In terms of a more precise comparison of our results, there is limited literature and scientific studies on common buckwheat cultivation. Therefore, we consider it beneficial to add our achieved knowledge in this area for the future direction of research activities and goals, in the context of monitoring soil and foliar applications of selenium under field conditions in common buckwheat cultivation.

5. Conclusions

This study used different selenium species for biofortification and the amount of selenium translocated in the different parts of the plant of common buckwheat was observed in 2022 and 2023.

The buckwheat seeds are a crucial part of the biofortification process. The highest selenium content in seeds, 7.18 ± 0.34 mg/kg, was obtained after the application of Se⁶⁺ form at a dose of 600 g/ha. This Se dose caused a depressed reduction of seed yield, which corresponds to a 23.87% decrease in seed yield. Doses 150 g/ha of Se⁶⁺ and 150 and 300 g/ha of Se⁴⁺ affected the yield of seeds positively.
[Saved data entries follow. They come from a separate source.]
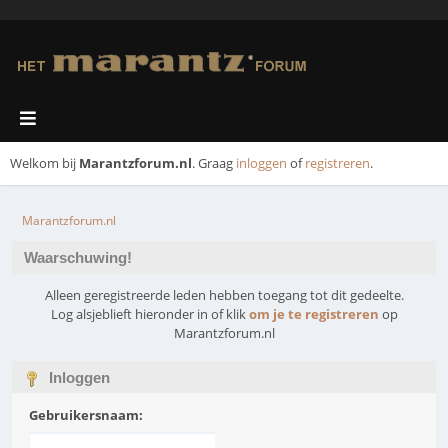
Welkom bij
Marantzforum.nl
. Graag
inloggen
of
registreren
.
Marantzforum.nl
Waarschuwing!
Alleen geregistreerde leden hebben toegang tot dit gedeelte.
Log alsjeblieft hieronder in of klik
om je te registreren
op
Marantzforum.nl
Inloggen
Gebruikersnaam:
The soil fertility index, based on PCA, indicated that Se⁶⁺ at 150 g/ha exhibited the highest biofortification efficiency without compromising yield, providing a potential strategy for biofortification in Se-deficient soils. The distribution of selenium in the plant showed that selenate (Se⁶⁺) exhibited greater translocation from roots to shoots compared to selenite (Se⁴⁺), confirming its higher mobility in plants. Furthermore, our results highlight the importance of interdisciplinary research in soil agrochemistry applications and nutritional food quality.